_GOAL OF THE EXERCISE_
Look through the data below. Show each line where the string "wpływające" occurs.

======== SOURCE MATERIAL

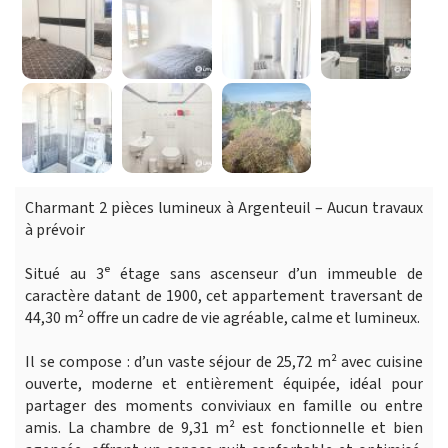
Charmant 2 pièces lumineux à Argenteuil – Aucun travaux
à prévoir
Situé au 3ᵉ étage sans ascenseur d’un immeuble de
caractère datant de 1900, cet appartement traversant de
44,30 m² offre un cadre de vie agréable, calme et lumineux.
Il se compose : d’un vaste séjour de 25,72 m² avec cuisine
ouverte, moderne et entièrement équipée, idéal pour
partager des moments conviviaux en famille ou entre
amis. La chambre de 9,31 m² est fonctionnelle et bien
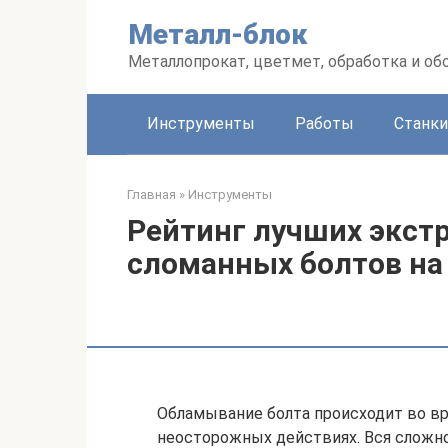
Перейти
Металл-блок
к
контенту
Металлопрокат, цветмет, обработка и об
Инструменты
Работы
Станки
Главная
»
Инструменты
Рейтинг лучших экст
сломанных болтов на 
Обламывание болта происходит во вр
неосторожных действиях. Вся сложн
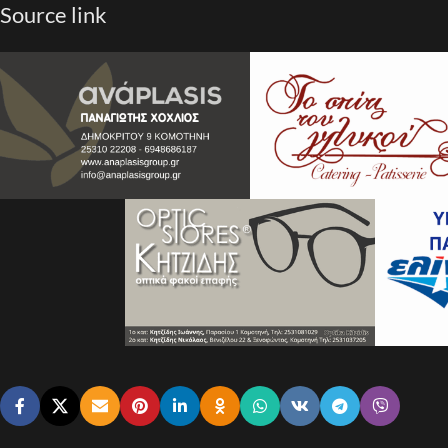
Source link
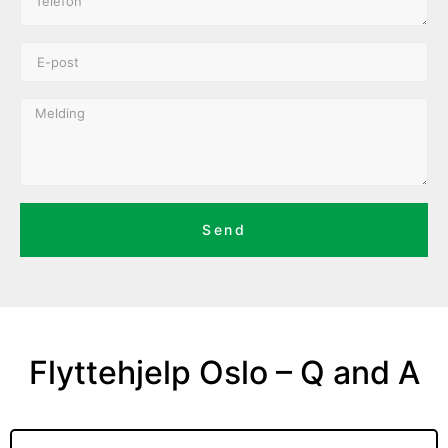
Send
Flyttehjelp Oslo – Q and A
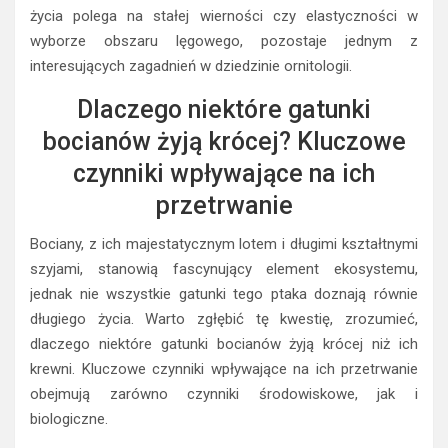
życia polega na stałej wierności czy elastyczności w
wyborze obszaru lęgowego, pozostaje jednym z
interesujących zagadnień w dziedzinie ornitologii.
Dlaczego niektóre gatunki
bocianów żyją krócej? Kluczowe
czynniki wpływające na ich
przetrwanie
Bociany, z ich majestatycznym lotem i długimi kształtnymi
szyjami, stanowią fascynujący element ekosystemu,
jednak nie wszystkie gatunki tego ptaka doznają równie
długiego życia. Warto zgłębić tę kwestię, zrozumieć,
dlaczego niektóre gatunki bocianów żyją krócej niż ich
krewni. Kluczowe czynniki wpływające na ich przetrwanie
obejmują zarówno czynniki środowiskowe, jak i
biologiczne.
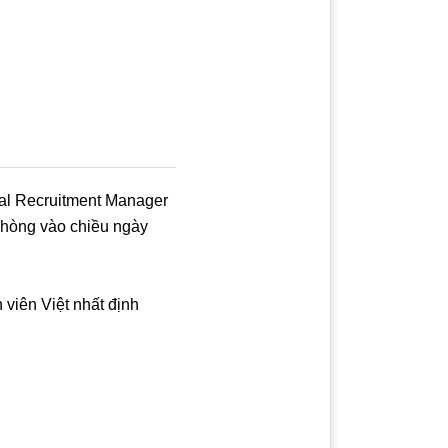
nal Recruitment Manager
phòng vào chiều ngày
 viên Việt nhất định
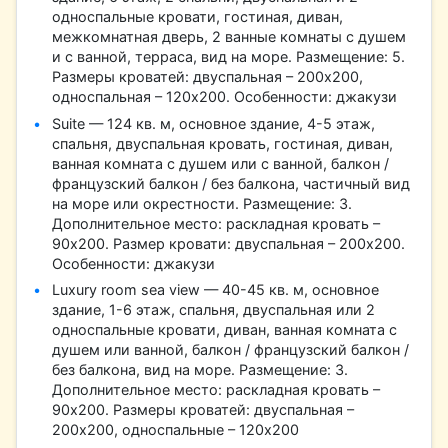
односпальные кровати, гостиная, диван,
межкомнатная дверь, 2 ванные комнаты с душем
и с ванной, терраса, вид на море. Размещение: 5.
Размеры кроватей: двуспальная – 200х200,
односпальная – 120х200. Особенности: джакузи
Suite — 124 кв. м, основное здание, 4-5 этаж,
спальня, двуспальная кровать, гостиная, диван,
ванная комната с душем или с ванной, балкон /
французский балкон / без балкона, частичный вид
на море или окрестности. Размещение: 3.
Дополнительное место: раскладная кровать –
90х200. Размер кровати: двуспальная – 200х200.
Особенности: джакузи
Luxury room sea view — 40-45 кв. м, основное
здание, 1-6 этаж, спальня, двуспальная или 2
односпальные кровати, диван, ванная комната с
душем или ванной, балкон / французский балкон /
без балкона, вид на море. Размещение: 3.
Дополнительное место: раскладная кровать –
90х200. Размеры кроватей: двуспальная –
200х200, односпальные – 120х200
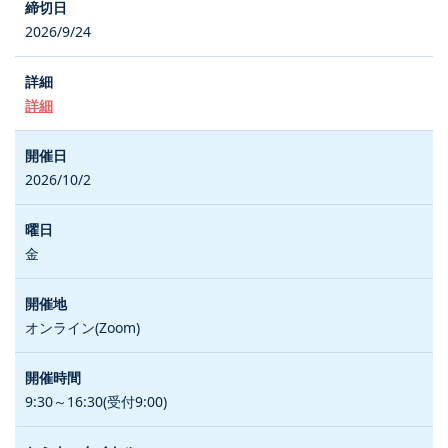
2026/9/24
詳細
2026/10/2
金
オンライン(Zoom)
9:30～16:30(受付9:00)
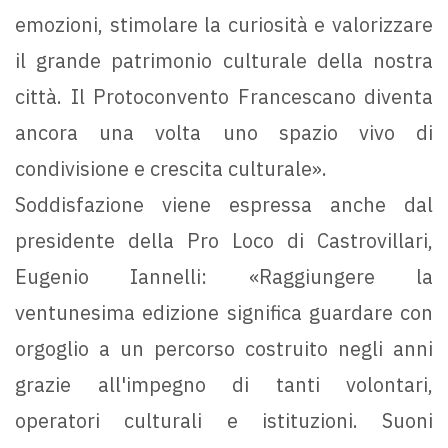
emozioni, stimolare la curiosità e valorizzare
il grande patrimonio culturale della nostra
città. Il Protoconvento Francescano diventa
ancora una volta uno spazio vivo di
condivisione e crescita culturale».
Soddisfazione viene espressa anche dal
presidente della Pro Loco di Castrovillari,
Eugenio Iannelli: «Raggiungere la
ventunesima edizione significa guardare con
orgoglio a un percorso costruito negli anni
grazie all'impegno di tanti volontari,
operatori culturali e istituzioni. Suoni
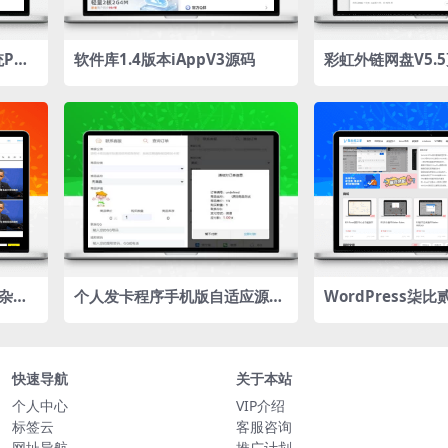
PHP
软件库1.4版本iAppV3源码
彩虹外链网盘V5.
量封禁/优化加载
 杂志
个人发卡程序手机版自适应源码
WordPress柒比
客主题
完美版对接免签约
主题下载
快速导航
关于本站
个人中心
VIP介绍
标签云
客服咨询
网址导航
推广计划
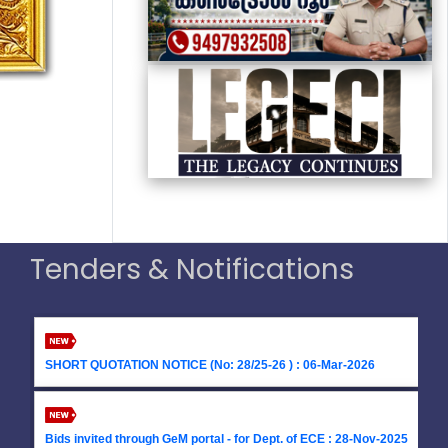
Tenders & Notifications
Bids invited through GeM portal - for Dept. of ECE : 28-Nov-2025
SHORT QUOTATION NOTICE for CGP Office : 13-Nov-2025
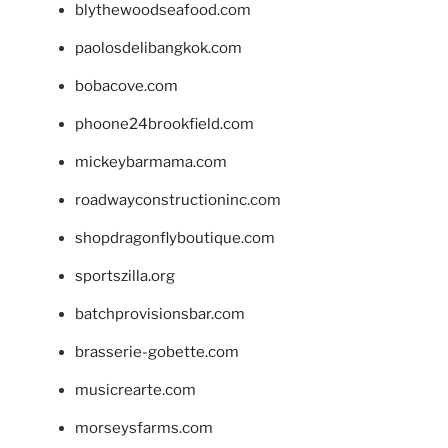
blythewoodseafood.com
paolosdelibangkok.com
bobacove.com
phoone24brookfield.com
mickeybarmama.com
roadwayconstructioninc.com
shopdragonflyboutique.com
sportszilla.org
batchprovisionsbar.com
brasserie-gobette.com
musicrearte.com
morseysfarms.com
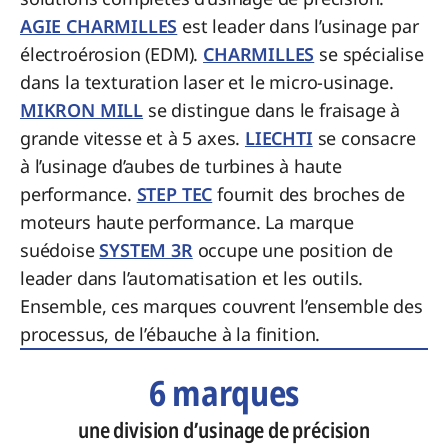
AGIE CHARMILLES
est leader dans l’usinage par
électroérosion (EDM).
CHARMILLES
se spécialise
dans la texturation laser et le micro-usinage.
MIKRON MILL
se distingue dans le fraisage à
grande vitesse et à 5 axes.
LIECHTI
se consacre
à l’usinage d’aubes de turbines à haute
performance.
STEP TEC
fournit des broches de
moteurs haute performance. La marque
suédoise
SYSTEM 3R
occupe une position de
leader dans l’automatisation et les outils.
Ensemble, ces marques couvrent l’ensemble des
processus, de l’ébauche à la finition.
6 marques
une division d’usinage de précision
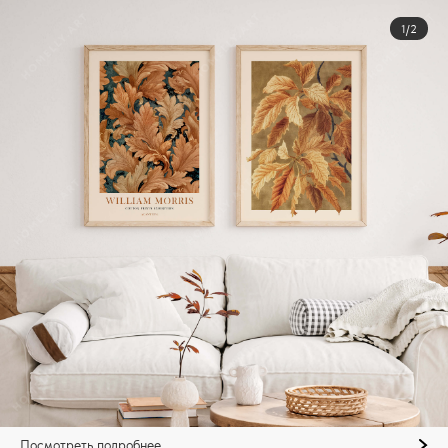
1/2
Посмотреть подробнее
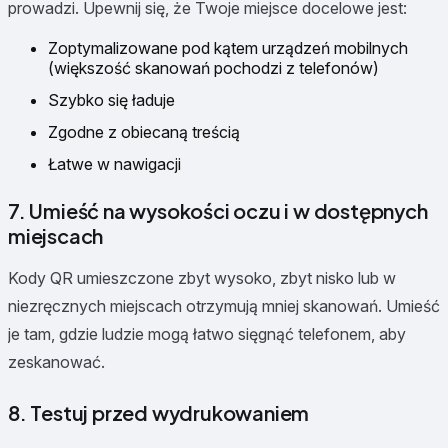
prowadzi. Upewnij się, że Twoje miejsce docelowe jest:
Zoptymalizowane pod kątem urządzeń mobilnych
(większość skanowań pochodzi z telefonów)
Szybko się ładuje
Zgodne z obiecaną treścią
Łatwe w nawigacji
7. Umieść na wysokości oczu i w dostępnych
miejscach
Kody QR umieszczone zbyt wysoko, zbyt nisko lub w
niezręcznych miejscach otrzymują mniej skanowań. Umieść
je tam, gdzie ludzie mogą łatwo sięgnąć telefonem, aby
zeskanować.
8. Testuj przed wydrukowaniem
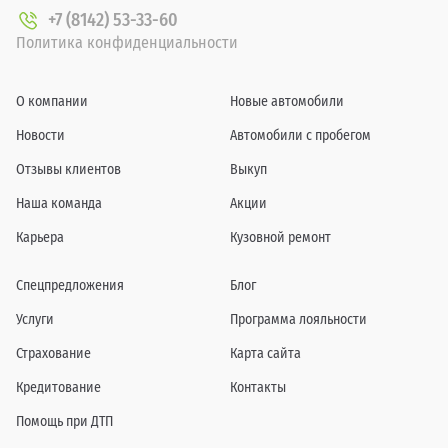
+7 (8142) 53-33-60
Политика конфиденциальности
О компании
Новые автомобили
Новости
Автомобили с пробегом
Отзывы клиентов
Выкуп
Наша команда
Акции
Карьера
Кузовной ремонт
Спецпредложения
Блог
Услуги
Программа лояльности
Страхование
Карта сайта
Кредитование
Контакты
Помощь при ДТП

================

_OUTPUT OF THE TASK_
czynniki wpływające na ich
krewni. Kluczowe czynniki wpływające na ich przetrwanie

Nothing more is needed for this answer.